Nestes últimos meses, do início do tempo do Advento até agora, a liturgia nos colocou em contato com o mistério de Deus.

Celebramos no Natal, a vinda de Deus em nosso meio. Um Deus que nasceu para ser o Emanuel, Deus conosco para sempre.

Na Páscoa, celebramos a maior prova de amor de Deus para com toda a humanidade: a salvação desta humanidade, por meio da morte e ressurreição de Jesus. São João, no seu Evangelho, começa a narrativa da paixão de Jesus justamente com estas palavras: “Antes da festa da páscoa, Jesus sabia que tinha chegado a sua hora. A hora de passar deste mundo para o Pai. Ele, que tinha amado os seus que estavam no mundo, amou-os até o fim” (Jo 13,1).

Na festa da Ascensão, a volta de Jesus para o Pai e a certeza de que sua ressurreição é também a nossa ressurreição. Ao voltar para o Pai, Jesus abre as portas do céu para toda a humanidade.

Na Festa do Pentecostes, celebramos a vinda do Espírito Santo prometido, sobre os discípulos e Nossa Senhora reunidos no cenáculo de Jerusalém e, com esta vinda, o nascimento da Igreja. É, a partir da vinda do Espírito Santo, que as “portas se abrem” e os discípulos compreendem todo e ensinamento de Jesus e tomam consciência de sua missão como continuadores de seu Evangelho.

Por ultimo, neste contexto de revelação, manifestação, conhecimento do mistério de Deus, celebramos a festa da Santíssima Trindade e, com ela, descobrimos que o Deus da nossa fé na sua intimidade não é uma solidão, mas uma comunhão de pessoas: é Pai, Filho e Espírito Santo. Esta festa “não é um convite a decifrar o mistério que se esconde por detrás de “um Deus em três pessoas”; mas é um convite a contemplar o Deus que é amor, que é família, que é comunidade e que criou o homem e a mulher para os fazer comungar nesse mistério de amor. Tudo o que temos e somos é obra amorosa deste Deus, Pai, Filho, Espírito Santo que nos é revelado como um Mistério de profunda comunhão. O que aprendemos e contemplamos da Trindade, aprendemos e contemplamos a partir de Jesus Cristo. Em diversas passagens, os apóstolos reconhecem Nosso Senhor como "Filho de Deus", que prometeu enviar o "Espírito Santo" sobre eles, que ressuscitou dos mortos ao terceiro dia pelo seu próprio poder, etc.

Antes de se elevar ao Céu, Jesus anunciou e prometeu aos Apóstolos que o Pai lhes enviaria o Espírito Santo, que os ensinaria e os fortaleceria na fé: "Rogarei a meu Pai e Ele vos mandará outro consolador" (Jo 14, 16, 26), "o espírito da verdade," que "vos ensinará tudo" (Jo, 14, 26).

Agora que sabemos de tudo isso.
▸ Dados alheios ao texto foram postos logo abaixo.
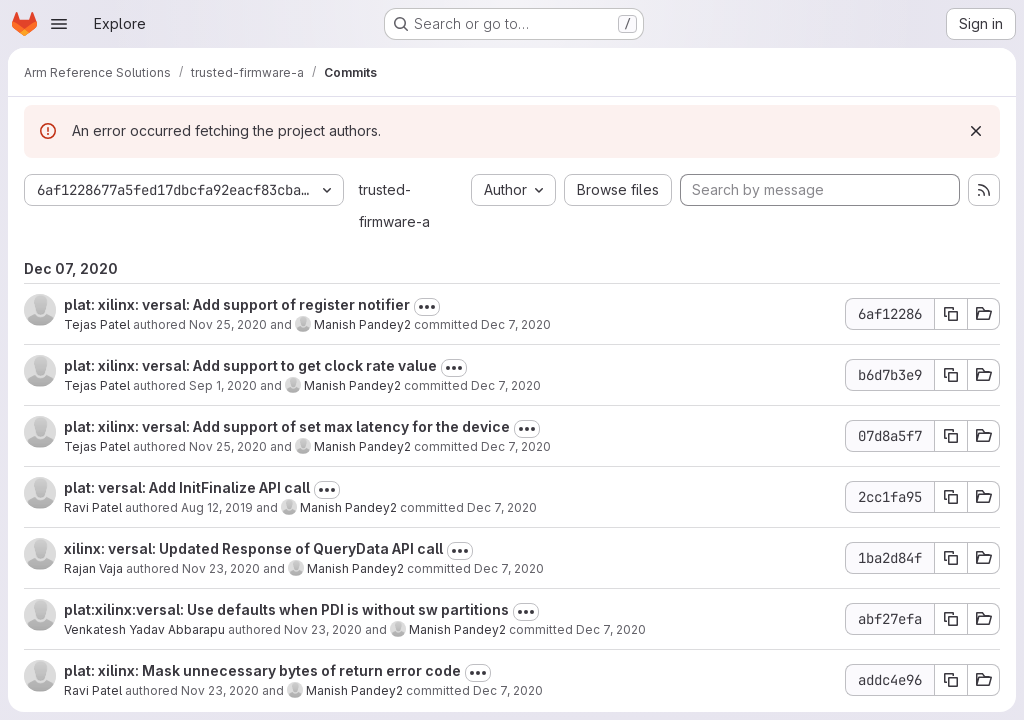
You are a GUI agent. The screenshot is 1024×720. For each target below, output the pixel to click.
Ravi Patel (93, 507)
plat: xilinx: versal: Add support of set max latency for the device (287, 426)
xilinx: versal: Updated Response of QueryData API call (253, 548)
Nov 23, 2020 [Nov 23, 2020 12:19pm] (220, 690)
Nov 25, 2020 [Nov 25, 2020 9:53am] (228, 446)
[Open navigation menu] (59, 24)
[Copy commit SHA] (951, 314)
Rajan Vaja (93, 568)
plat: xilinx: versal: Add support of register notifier (237, 304)
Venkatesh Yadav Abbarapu (144, 629)
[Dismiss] (976, 131)
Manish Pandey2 (362, 324)
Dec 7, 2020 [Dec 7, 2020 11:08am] (508, 690)
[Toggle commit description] (427, 307)
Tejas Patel (97, 324)
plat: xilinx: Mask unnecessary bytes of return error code (262, 670)
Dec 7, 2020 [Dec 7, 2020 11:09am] (509, 568)
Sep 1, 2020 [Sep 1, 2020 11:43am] (223, 385)
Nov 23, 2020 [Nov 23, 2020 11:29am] (323, 629)
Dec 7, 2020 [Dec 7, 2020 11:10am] (516, 324)
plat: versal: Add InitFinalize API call (187, 487)
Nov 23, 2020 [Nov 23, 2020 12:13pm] (221, 568)
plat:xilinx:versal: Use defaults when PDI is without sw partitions (286, 609)
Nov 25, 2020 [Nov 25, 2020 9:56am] (228, 324)
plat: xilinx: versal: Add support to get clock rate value (250, 365)
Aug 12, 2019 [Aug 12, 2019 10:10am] (217, 507)
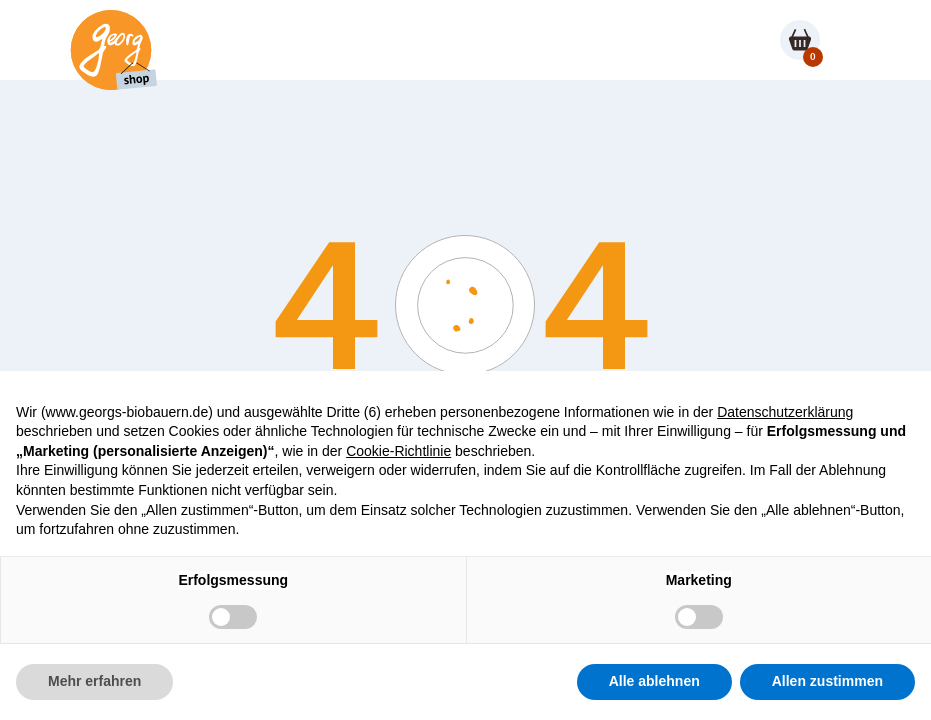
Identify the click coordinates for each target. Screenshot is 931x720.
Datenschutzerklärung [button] (785, 412)
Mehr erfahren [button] (94, 681)
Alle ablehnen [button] (654, 681)
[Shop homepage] (110, 50)
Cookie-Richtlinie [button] (398, 451)
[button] (848, 40)
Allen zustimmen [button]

Agora que nós vimos e ouvimos, o que temos que fazer? O próprio Jesus nos responde: "Ensinai todas as gentes, e batizai-as em nome do Pai, e do Filho, e do Espírito Santo" (Mt 28, 19)... Na sua última prece, o Salvador pede também:”Pai, que todos sejam um como eu e você somos um... para que o mundo creia que Tu me enviastes” (S. Jo., 17, 21). É ele próprio que nos envia para a missão: O Senhor escolheu outros setenta e dois discípulos, e os enviou dois a dois, na sua frente, para toda cidade e lugar aonde ele próprio devia ir. E lhes dizia: «A colheita é grande, mas os trabalhadores são poucos. Por isso peçam ao dono da colheita que mande trabalhadores para a colheita”(Lc.10,1-2).

O Papa Bento XVI, falando na Conferência de Aparecida, lembra que, como batizados, “precisamos tomar consciência de que, além de discípulos, somos também apóstolos”, continuadores da missão de Jesus, sinais de seu amor e da sua presença no meio do mundo. Cada cristão, como Jesus, é chamado a ser uma notícia boa (Lc. 4,18-19) no meio de tanta má notícia que existe por aí. Numa palavra: nós que vimos e ouvimos, somos chamados a anunciar e a testemunhar Jesus Cristo e seu Evangelho ao mundo. Terminou o tempo da revelação de Deus. Começou agora o tempo da missão, do compromisso, do testemunho da nossa fé.

Que o mesmo Espírito Santo que fecundou Maria, ungiu e consagrou Jesus, desceu sobre os apóstolos, esteve e está presente na igreja,povo de Deus, comunidade dos batizados, nos dê força, luz, coragem e esperança para assumirmos com fidelidade a missão a nós confiada.